I think Meg demonstrated in “You’ve Got Mail” more than any other film in her career how much craft she put into her performances. Under Norah Ephron’s direction, she delivered probably the most mature, humanly-inflected work of her career, it’s just a shame that the backlash to her acrimonious divorce, a couple of years after this film, effectively ended her career as an A-list actress.
Anyway enough of my ramblings, I enjoyed your review and I’d like to wish you the best of luck with Yesterday’s Movies in the future.
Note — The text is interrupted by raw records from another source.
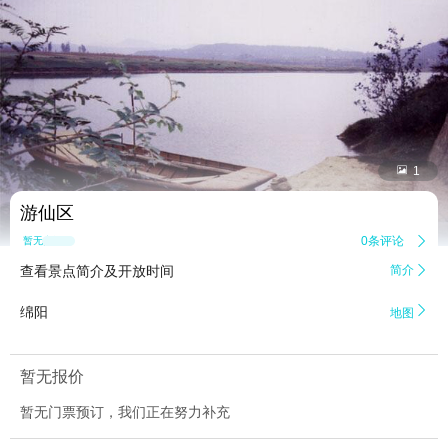


1
游仙区
0条评论

暂无点评
查看景点简介及开放时间
简介


绵阳
地图
暂无报价
暂无门票预订，我们正在努力补充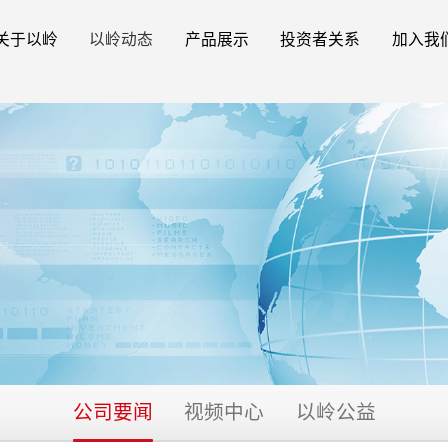
关于以岭
以岭动态
产品展示
投资者关系
加入我
公司要闻
视频中心
以岭公益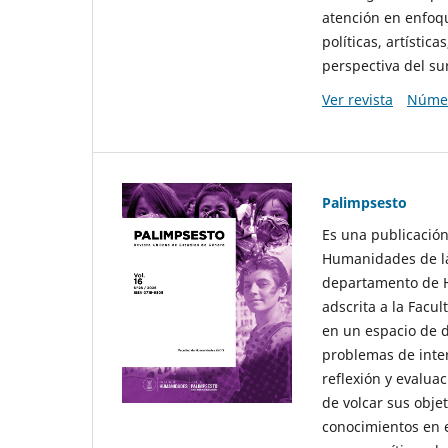
atención en enfoqu
políticas, artísti
perspectiva del sur
Ver revista
Númer
Palimpsesto
Es una publicación
Humanidades de la
departamento de Hi
adscrita a la Fac
en un espacio de d
problemas de interé
reflexión y evaluac
de volcar sus obje
conocimientos en e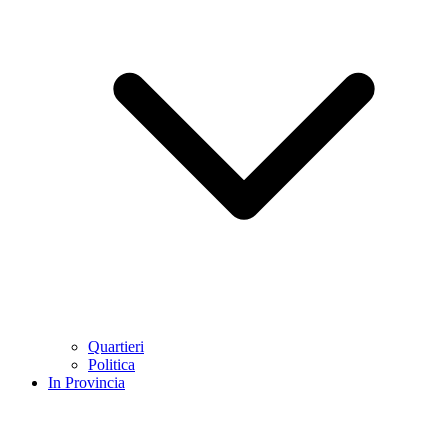
Quartieri
Politica
In Provincia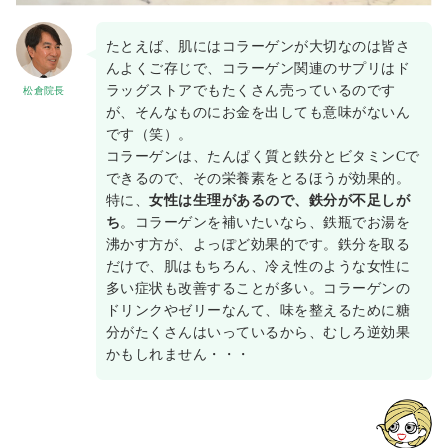
たとえば、肌にはコラーゲンが大切なのは皆さ
んよくご存じで、コラーゲン関連のサプリはド
ラッグストアでもたくさん売っているのです
松倉院長
が、そんなものにお金を出しても意味がないん
です（笑）。
コラーゲンは、たんぱく質と鉄分とビタミンCで
できるので、その栄養素をとるほうが効果的。
特に、
女性は生理があるので、鉄分が不足しが
ち
。コラーゲンを補いたいなら、鉄瓶でお湯を
沸かす方が、よっぽど効果的です。鉄分を取る
だけで、肌はもちろん、冷え性のような女性に
多い症状も改善することが多い。コラーゲンの
ドリンクやゼリーなんて、味を整えるために糖
分がたくさんはいっているから、むしろ逆効果
かもしれません・・・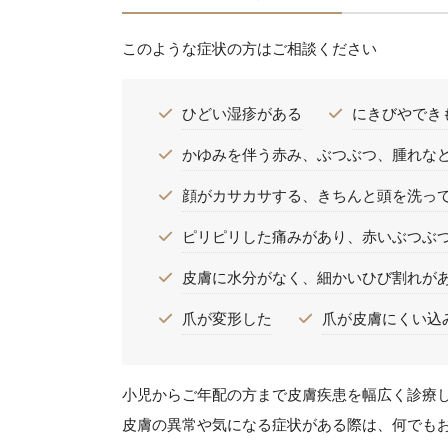
このような症状の方はご相談ください
ひどい湿疹がある
にきびやでき
かゆみを伴う赤み、ぶつぶつ、腫れな
顔がカサカサする、きちんと頭を洗っ
ピリピリした痛みがあり、赤いぶつぶ
皮膚に水分がなく、細かいひび割れが
爪が変形した
爪が皮膚にくい込
小児からご年配の方まで皮膚疾患を幅広く診療
皮膚の異常や気になる症状がある際は、何でも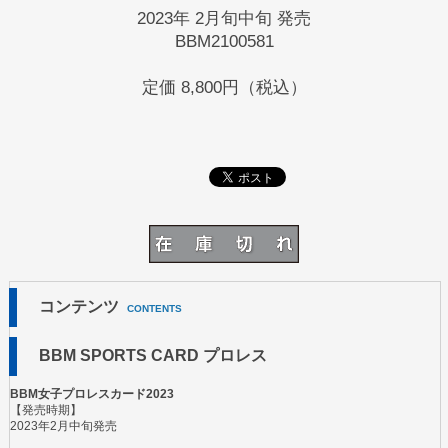
2023年 2月旬中旬 発売
BBM2100581
定価
8,800円（税込）
コンテンツ
CONTENTS
BBM SPORTS CARD プロレス
BBM女子プロレスカード2023
【発売時期】
2023年2月中旬発売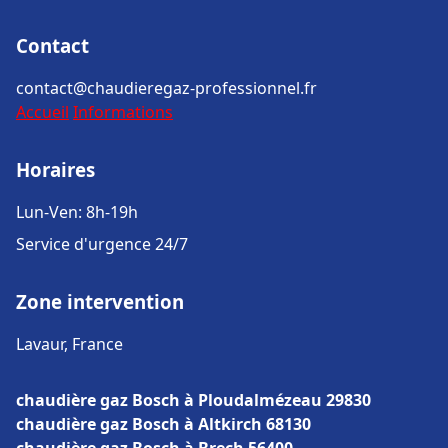
Contact
contact@chaudieregaz-professionnel.fr
Accueil
Informations
Horaires
Lun-Ven: 8h-19h
Service d'urgence 24/7
Zone intervention
Lavaur, France
chaudière gaz Bosch à Ploudalmézeau 29830
chaudière gaz Bosch à Altkirch 68130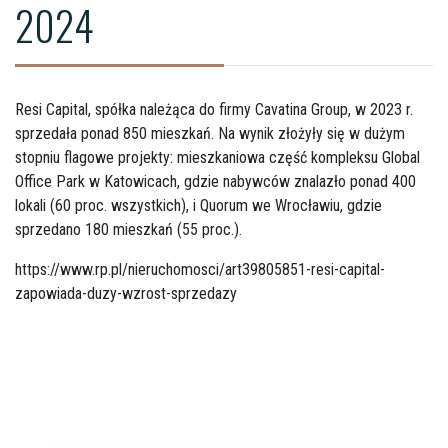
2024
Resi Capital, spółka należąca do firmy Cavatina Group, w 2023 r.
sprzedała ponad 850 mieszkań. Na wynik złożyły się w dużym
stopniu flagowe projekty: mieszkaniowa część kompleksu Global
Office Park w Katowicach, gdzie nabywców znalazło ponad 400
lokali (60 proc. wszystkich), i Quorum we Wrocławiu, gdzie
sprzedano 180 mieszkań (55 proc.).
https://www.rp.pl/nieruchomosci/art39805851-resi-capital-
zapowiada-duzy-wzrost-sprzedazy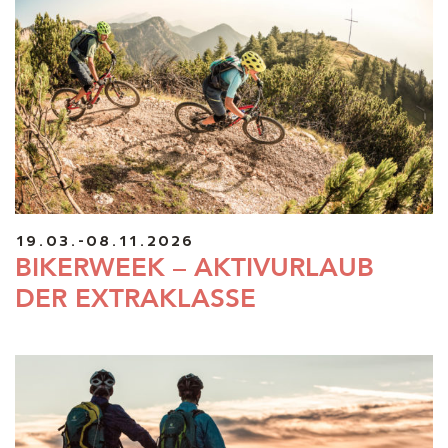
19.03.-08.11.2026
BIKERWEEK – AKTIVURLAUB
DER EXTRAKLASSE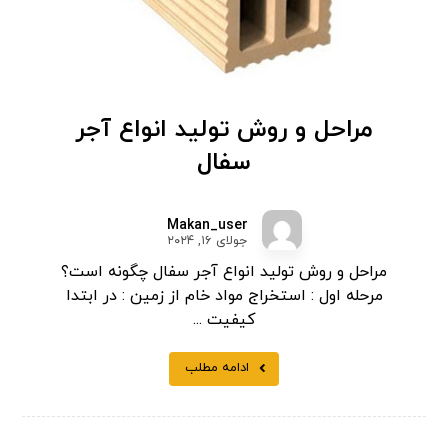
مراحل و روش تولید انواع آجر
سفال
Makan_user
جولای ۱۶, ۲۰۲۴
مراحل و روش تولید انواع آجر سفال چگونه است؟
مرحله اول : استخراج مواد خام از زمین : در ابتدا
کیفیت ...
ادامه مطلب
Reblogged this on afulmer88 and commented:
I’m currently doing a blog on remembering the nineties and all the things awesome that came with it. I really enjoyed reading this blog. It some how put a nice perspective on the online internet dating and back when it was not dangerous or people got ‘catfish’ed. I still remember the day that the first computer and internet came into my household. I used to mess around on chat sites and messengers all the time and never once considered it dangerous. I can only imagine what it would be like now, not to mention the millions of viruses that are given to your computer every time you get on one. Yikes!
I’m not sure I’ve ever been in a fully public chatroom, but I still use IRC channels for chatting with friends in some circles.
I hope our culture is circling back around to recognizing that most people online are as honest about themselves as they would be face to face. The nefarious ones get more exposure, but as we spend more of our time online, we hopefully run into a lot more people who have no reason to lie and are just reaching out to others with similar interests that we never would have met without the internet.
I’ve long felt a bit uneasy about people who seem to think that others are not “real” when out of eyeshot. Relationships are between people; a computer, or a telephone, or a piece of letter paper, or the space in a room or under a sky, are just the medium through which they happen to be relating. And in any medium, others only know us by what we choose to reveal and what we fail to conceal.
It’s for that reason that I try to use the silly-sounding “meatspace” or the unwieldy “face-to-face” to describe interactions not mediated by technology, instead of “in real life”. There aren’t options I really like, but at least they don’t dismiss those interactions as fantasy.